11. Save your new edge list to your computer

Now that we’ve created a data frame called onemode that contains the edge list we set out to create, we need to save it to our computer.

Type the following command:

write.csv(onemode, file = "onemode.csv")

With this command, we’re passing the function called write.csv two arguments: the first, onemode, is the name of the file we want to save to our computer; the second, file = “onemode.csv”, is the name we want to give to the file we’re saving.

To figure out where RStudio, by default, saves files, click on the Session menu (in RStudio’s main menu), then Set Working Directory, and then Choose Directory.

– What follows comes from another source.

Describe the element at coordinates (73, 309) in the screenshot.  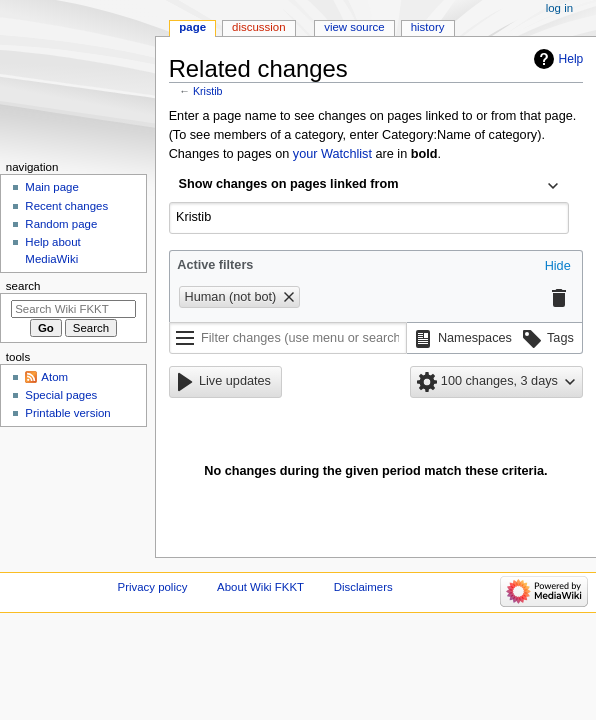 I see `[Search Wiki FKKT]` at that location.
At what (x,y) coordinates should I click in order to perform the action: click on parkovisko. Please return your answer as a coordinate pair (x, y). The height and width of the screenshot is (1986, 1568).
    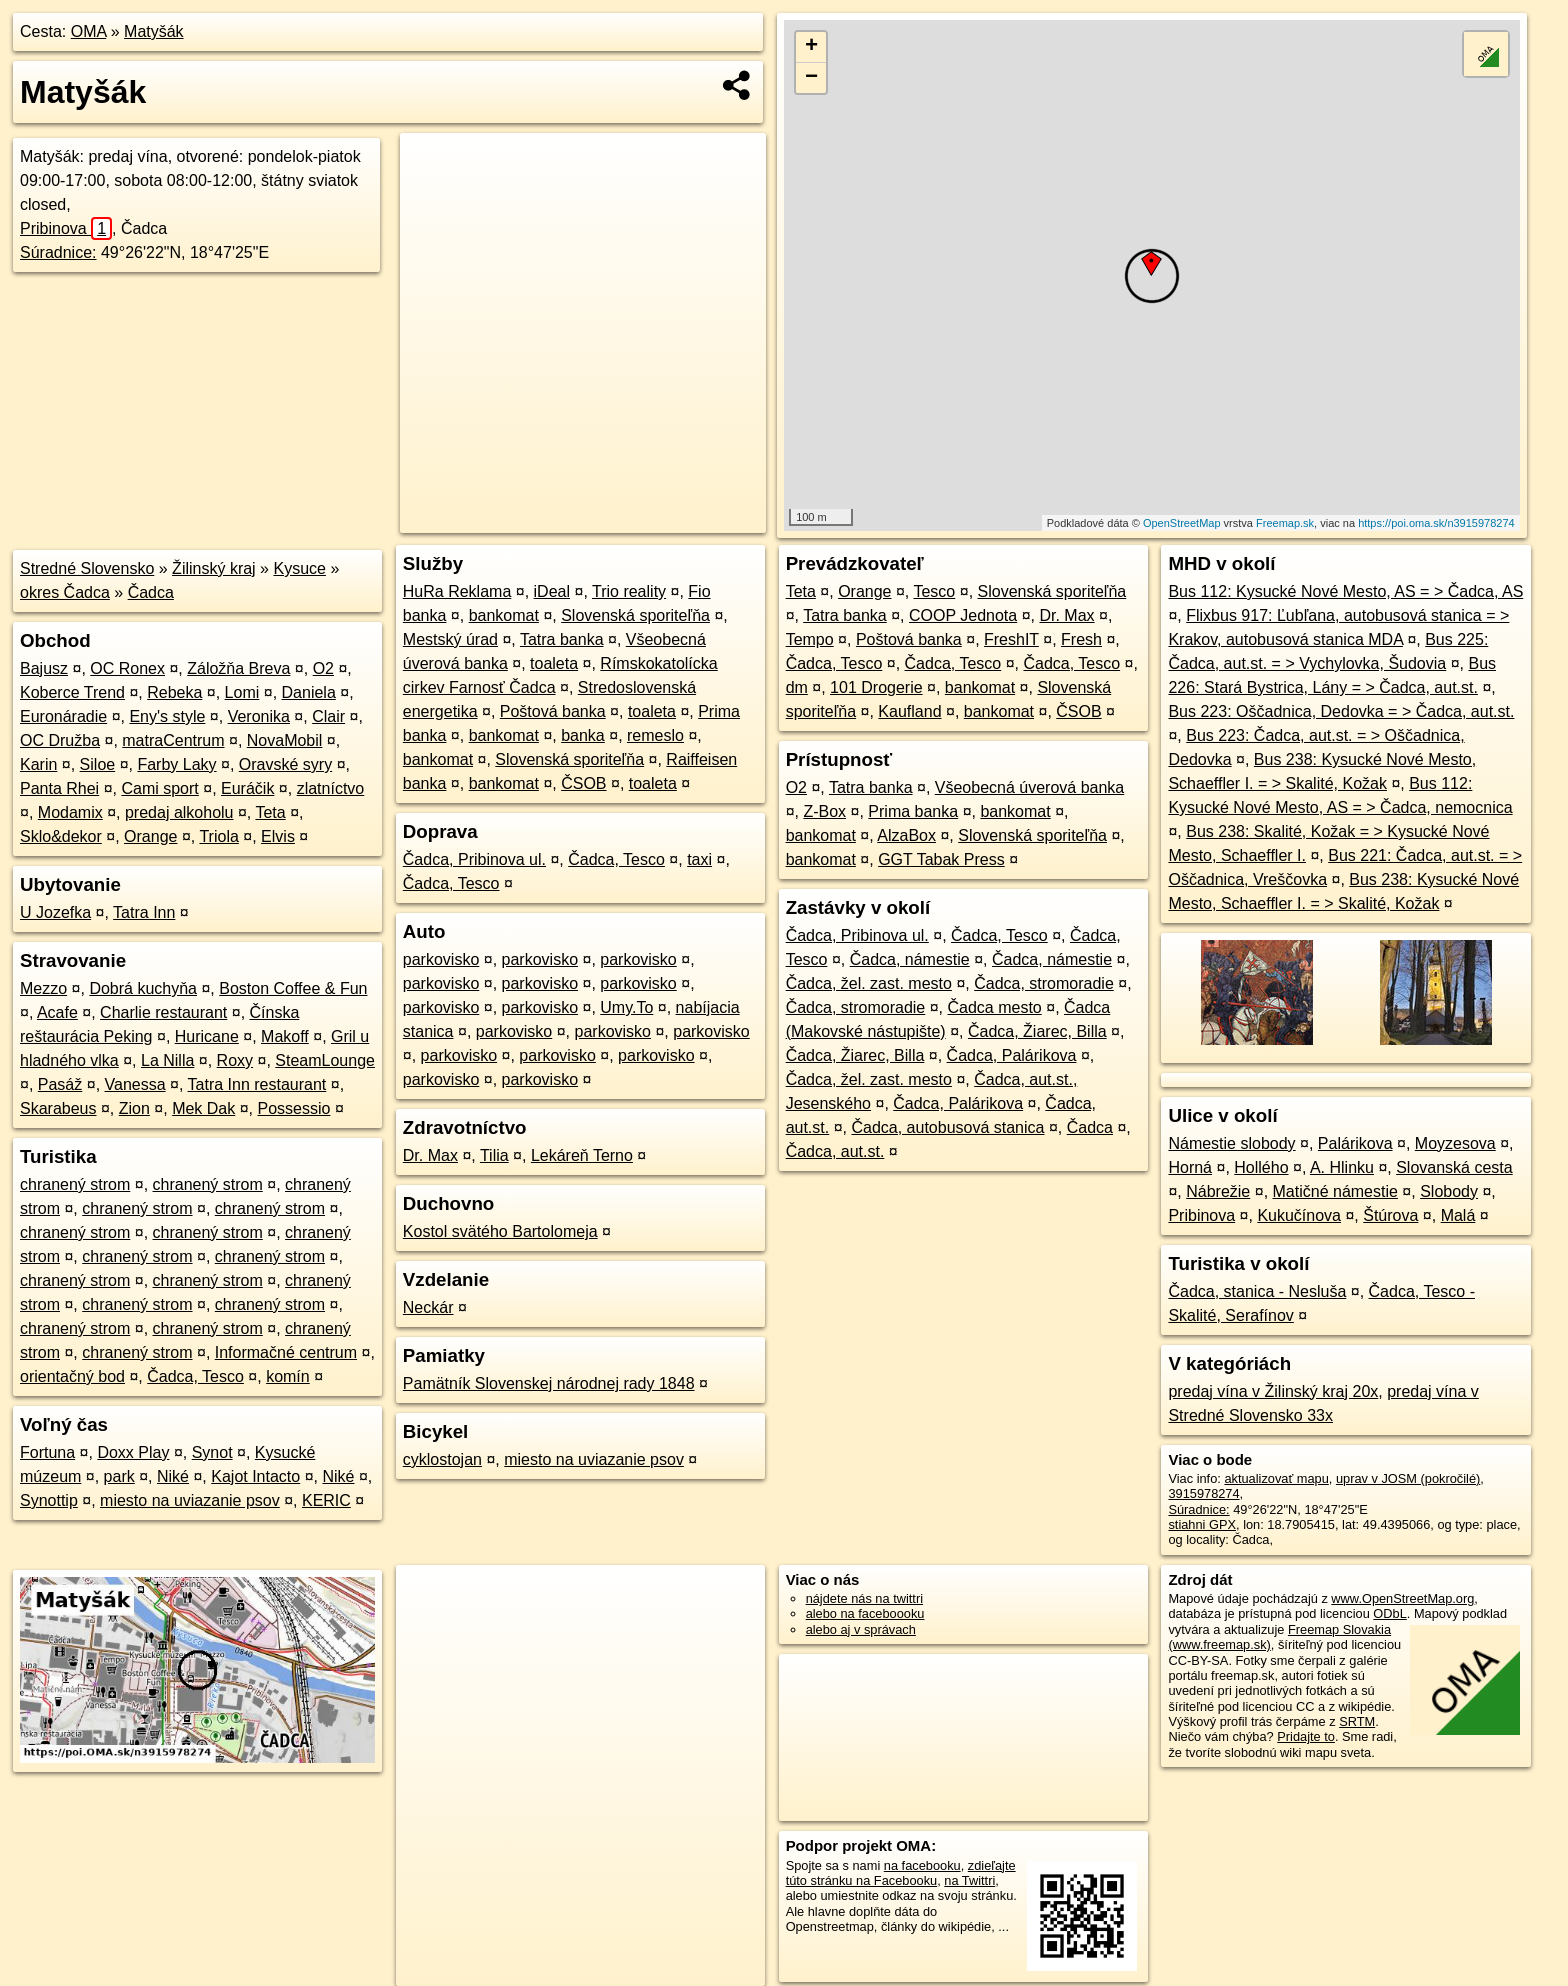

You don’t actually have to choose a directory (unless you want to); just take note of where RStudio’s “working directory” — that is, the first place it goes to look for and save files. Then press cancel.

Now, minimize RStudio and look in your computer’s working directory to find your new one-mode edge list, called onemode.csv.

12. Admire your work

You now have a one-mode edge list that shows you which actors are connected, through a shared appearance in one or more films. Now you can import this edge list into Cytoscape and build a network diagram, just as you did with the previous list.